[Collected data]
⁂

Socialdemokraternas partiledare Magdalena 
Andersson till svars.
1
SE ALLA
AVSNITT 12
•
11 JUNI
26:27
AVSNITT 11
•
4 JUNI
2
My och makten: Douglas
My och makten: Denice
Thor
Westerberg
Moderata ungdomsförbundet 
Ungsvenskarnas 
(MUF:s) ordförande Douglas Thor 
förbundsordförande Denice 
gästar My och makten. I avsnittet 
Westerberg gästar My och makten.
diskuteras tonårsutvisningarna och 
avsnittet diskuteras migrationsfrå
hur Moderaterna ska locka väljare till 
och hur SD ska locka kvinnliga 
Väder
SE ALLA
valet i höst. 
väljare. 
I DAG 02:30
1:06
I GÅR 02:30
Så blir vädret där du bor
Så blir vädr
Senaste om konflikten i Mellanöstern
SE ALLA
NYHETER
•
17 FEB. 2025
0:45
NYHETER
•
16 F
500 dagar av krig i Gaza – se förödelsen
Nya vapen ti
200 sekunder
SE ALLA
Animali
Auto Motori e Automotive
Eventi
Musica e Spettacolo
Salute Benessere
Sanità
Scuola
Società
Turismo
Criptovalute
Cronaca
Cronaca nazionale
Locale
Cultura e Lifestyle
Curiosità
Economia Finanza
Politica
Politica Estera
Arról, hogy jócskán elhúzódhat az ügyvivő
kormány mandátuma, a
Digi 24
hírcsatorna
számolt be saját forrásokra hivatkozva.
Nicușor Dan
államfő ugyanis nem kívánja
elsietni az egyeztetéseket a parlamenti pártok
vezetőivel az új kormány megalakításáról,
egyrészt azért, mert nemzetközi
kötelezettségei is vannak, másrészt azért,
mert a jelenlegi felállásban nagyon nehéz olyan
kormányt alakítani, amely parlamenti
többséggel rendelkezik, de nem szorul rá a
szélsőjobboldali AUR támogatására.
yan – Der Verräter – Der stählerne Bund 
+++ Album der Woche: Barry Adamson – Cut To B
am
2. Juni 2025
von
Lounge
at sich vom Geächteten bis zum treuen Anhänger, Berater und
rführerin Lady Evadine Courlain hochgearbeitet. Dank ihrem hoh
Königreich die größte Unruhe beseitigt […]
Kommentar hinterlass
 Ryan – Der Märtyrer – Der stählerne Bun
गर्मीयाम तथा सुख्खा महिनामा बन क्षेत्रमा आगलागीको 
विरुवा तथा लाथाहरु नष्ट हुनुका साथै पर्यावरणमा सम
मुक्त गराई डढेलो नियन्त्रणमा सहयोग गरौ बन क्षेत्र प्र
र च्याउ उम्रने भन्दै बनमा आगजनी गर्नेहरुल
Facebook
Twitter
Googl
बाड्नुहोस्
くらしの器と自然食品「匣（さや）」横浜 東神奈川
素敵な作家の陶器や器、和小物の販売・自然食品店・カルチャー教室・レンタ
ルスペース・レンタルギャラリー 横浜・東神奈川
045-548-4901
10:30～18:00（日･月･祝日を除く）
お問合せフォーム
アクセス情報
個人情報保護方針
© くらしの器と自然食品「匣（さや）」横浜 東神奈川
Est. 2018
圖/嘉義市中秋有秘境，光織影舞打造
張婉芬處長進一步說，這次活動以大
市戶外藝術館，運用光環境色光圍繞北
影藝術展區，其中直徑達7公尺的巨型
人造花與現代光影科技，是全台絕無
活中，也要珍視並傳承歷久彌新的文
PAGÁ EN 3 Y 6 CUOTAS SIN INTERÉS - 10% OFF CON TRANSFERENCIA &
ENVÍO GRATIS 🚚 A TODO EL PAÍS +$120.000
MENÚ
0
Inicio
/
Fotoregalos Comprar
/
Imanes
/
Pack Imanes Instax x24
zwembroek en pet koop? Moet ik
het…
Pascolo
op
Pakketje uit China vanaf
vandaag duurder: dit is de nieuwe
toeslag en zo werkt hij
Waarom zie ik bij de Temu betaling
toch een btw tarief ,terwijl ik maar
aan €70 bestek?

⁂

Each line above should be copied exactly, with no line missing.

## Result
Socialdemokraternas partiledare Magdalena 
Andersson till svars.
1
SE ALLA
AVSNITT 12
•
11 JUNI
26:27
AVSNITT 11
•
4 JUNI
2
My och makten: Douglas
My och makten: Denice
Thor
Westerberg
Moderata ungdomsförbundet 
Ungsvenskarnas 
(MUF:s) ordförande Douglas Thor 
förbundsordförande Denice 
gästar My och makten. I avsnittet 
Westerberg gästar My och makten.
diskuteras tonårsutvisningarna och 
avsnittet diskuteras migrationsfrå
hur Moderaterna ska locka väljare till 
och hur SD ska locka kvinnliga 
Väder
SE ALLA
valet i höst. 
väljare. 
I DAG 02:30
1:06
I GÅR 02:30
Så blir vädret där du bor
Så blir vädr
Senaste om konflikten i Mellanöstern
SE ALLA
NYHETER
•
17 FEB. 2025
0:45
NYHETER
•
16 F
500 dagar av krig i Gaza – se förödelsen
Nya vapen ti
200 sekunder
SE ALLA
Animali
Auto Motori e Automotive
Eventi
Musica e Spettacolo
Salute Benessere
Sanità
Scuola
Società
Turismo
Criptovalute
Cronaca
Cronaca nazionale
Locale
Cultura e Lifestyle
Curiosità
Economia Finanza
Politica
Politica Estera
Arról, hogy jócskán elhúzódhat az ügyvivő
kormány mandátuma, a
Digi 24
hírcsatorna
számolt be saját forrásokra hivatkozva.
Nicușor Dan
államfő ugyanis nem kívánja
elsietni az egyeztetéseket a parlamenti pártok
vezetőivel az új kormány megalakításáról,
egyrészt azért, mert nemzetközi
kötelezettségei is vannak, másrészt azért,
mert a jelenlegi felállásban nagyon nehéz olyan
kormányt alakítani, amely parlamenti
többséggel rendelkezik, de nem szorul rá a
szélsőjobboldali AUR támogatására.
yan – Der Verräter – Der stählerne Bund 
+++ Album der Woche: Barry Adamson – Cut To B
am
2. Juni 2025
von
Lounge
at sich vom Geächteten bis zum treuen Anhänger, Berater und
rführerin Lady Evadine Courlain hochgearbeitet. Dank ihrem hoh
Königreich die größte Unruhe beseitigt […]
Kommentar hinterlass
 Ryan – Der Märtyrer – Der stählerne Bun
गर्मीयाम तथा सुख्खा महिनामा बन क्षेत्रमा आगलागीको 
विरुवा तथा लाथाहरु नष्ट हुनुका साथै पर्यावरणमा सम
मुक्त गराई डढेलो नियन्त्रणमा सहयोग गरौ बन क्षेत्र प्र
र च्याउ उम्रने भन्दै बनमा आगजनी गर्नेहरुल
Facebook
Twitter
Googl
बाड्नुहोस्
くらしの器と自然食品「匣（さや）」横浜 東神奈川
素敵な作家の陶器や器、和小物の販売・自然食品店・カルチャー教室・レンタ
ルスペース・レンタルギャラリー 横浜・東神奈川
045-548-4901
10:30～18:00（日･月･祝日を除く）
お問合せフォーム
アクセス情報
個人情報保護方針
© くらしの器と自然食品「匣（さや）」横浜 東神奈川
Est. 2018
圖/嘉義市中秋有秘境，光織影舞打造
張婉芬處長進一步說，這次活動以大
市戶外藝術館，運用光環境色光圍繞北
影藝術展區，其中直徑達7公尺的巨型
人造花與現代光影科技，是全台絕無
活中，也要珍視並傳承歷久彌新的文
PAGÁ EN 3 Y 6 CUOTAS SIN INTERÉS - 10% OFF CON TRANSFERENCIA &
ENVÍO GRATIS 🚚 A TODO EL PAÍS +$120.000
MENÚ
0
Inicio
/
Fotoregalos Comprar
/
Imanes
/
Pack Imanes Instax x24
zwembroek en pet koop? Moet ik
het…
Pascolo
op
Pakketje uit China vanaf
vandaag duurder: dit is de nieuwe
toeslag en zo werkt hij
Waarom zie ik bij de Temu betaling
toch een btw tarief ,terwijl ik maar
aan €70 bestek?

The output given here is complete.